Because in mine it takes upto 45-50sec to finally boot up.

I just want to half my boot speed. Something 20-23sec…

How can I?

I have a 4GB RAM and Intel core i3 processor. And also last night I did clean boot of manjaro. Deleted everything in my laptop by having some necessary backups.

BTW is there any solution to boot within 20-25seconds?

I had a dual boot laptop. As already told before I am a windows user who came to Linux. And in Windows I had boot speed something 15-20s. But as I know windows is heavy operating system but Linux is known for its Lite version.

Then why there is slow boot problem?

Here is my boot speed!

Startup finished in 6.135s (firmware) + 5.961s (loader) + 4.393s (kernel) + 37.638s (userspace) = 54.129s
graphical.target reached after 37.638s in userspace

2 Likes

Hi,

Then why there is slow boot problem?

Maybe because you are dual booting ? Personally I only have manjaro and my boot time is about 15s

So besides wiping W$, a solution would be to use a distro that does not use systemd as an init, which is not the case of manjaro (and 95% of distros)

Some of these distros are:

  • gentoo
  • funtoo
  • void
  • artix
  • parabola
  • slackware
  • mx linux
  • devuan

But !!!

These distros, except mx, are targeted towards “experienced” users, I highly do not suggest you to install one of these if the command line freaks you out, since most of these distros don’t even have a gui installer.

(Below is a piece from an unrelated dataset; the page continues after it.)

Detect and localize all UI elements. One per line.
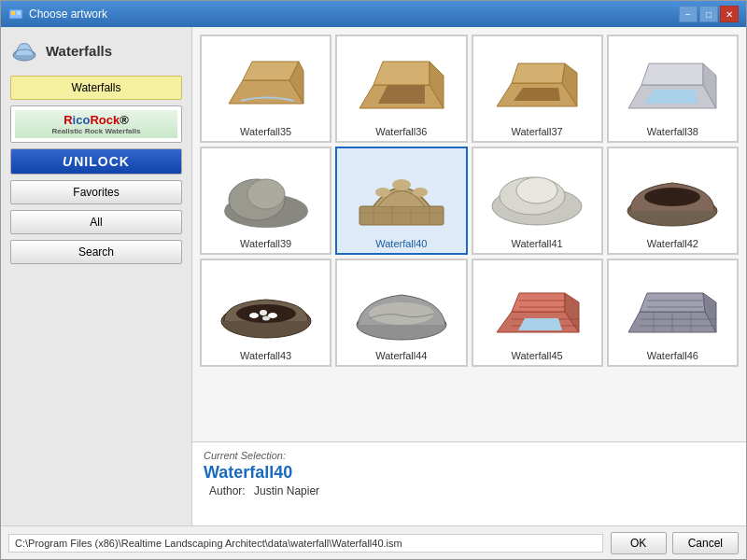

Also, people who have super fast boot time typically have super minimalist and optimized configs, and I doubt you can do this with manjaro (it’s not the aim of the distro (I think))

1 Like

Post the output of systemd-analyze blame. Also make sure GRUB_TIMEOUT (set in /etc/default/grub ) is not set very high and stalling every boot.

1 Like

and if you edit the grub file don’t forget to run ‘sudo update-grub’ after editing.

btw. is the file-indexing-service active? if so i recommend to deactivate it, it’s useless for a desktop-user and waste too much time and cpu-load.

your cpu is still good but 4GB RAM is even under Linux hard at the Limit. 8GB is a good compromise and should be standard nowadays. it’s a good choice to upgrade the RAM if possible.

:+1: Welcome to Manjaro! :+1:

  1. Please read this:
    [HowTo] Provide System Information
    and press the three dots below your post and press the :pencil2: to give us more information so we can see what’s really going on.
    Now we know the symptom of the disease, but we need some more probing to know where the origin lies… :grin:
  2. An inxi --admin --verbosity=7 --filter --no-host --width would be the minimum required information for us to be able to help you. (Personally Identifiable Information like serial numbers and MAC addresses will be filtered out by the above command)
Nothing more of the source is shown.